**Action item**
Word for word, write the lines below out again, with no pictures.

**Data listing**
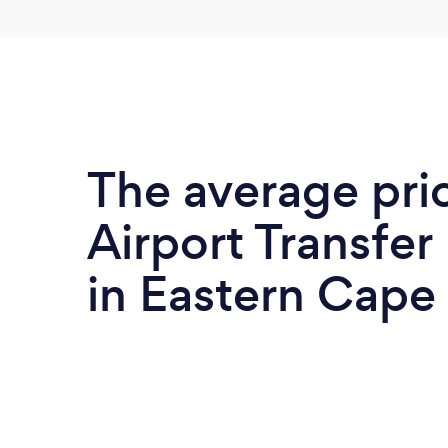
The average pri
Airport Transfer
in Eastern Cape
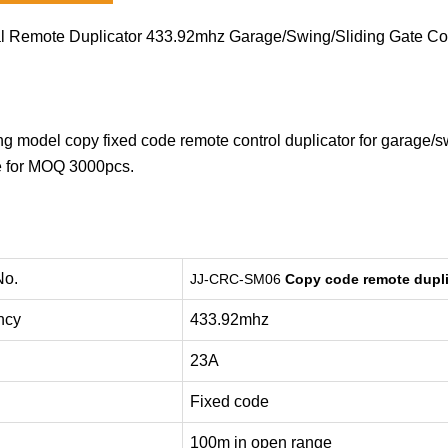
l Remote Duplicator 433.92mhz Garage/Swing/Sliding Gate C
ing model copy fixed code remote control duplicator for garage/s
e for MOQ 3000pcs.
No.
JJ-CRC-SM06
Copy code
remote dupli
ncy
433.92mhz
23A
Fixed code
100m in open range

**Output of the exercise**
The average pri
Airport Transfer
in Eastern Cape
l Remote Duplicator 433.92mhz Garage/Swing/Sliding Gate C
ing model copy fixed code remote control duplicator for garage/s
e for MOQ 3000pcs.
No.
JJ-CRC-SM06
Copy code
remote dupli
ncy
433.92mhz
23A
Fixed code
100m in open range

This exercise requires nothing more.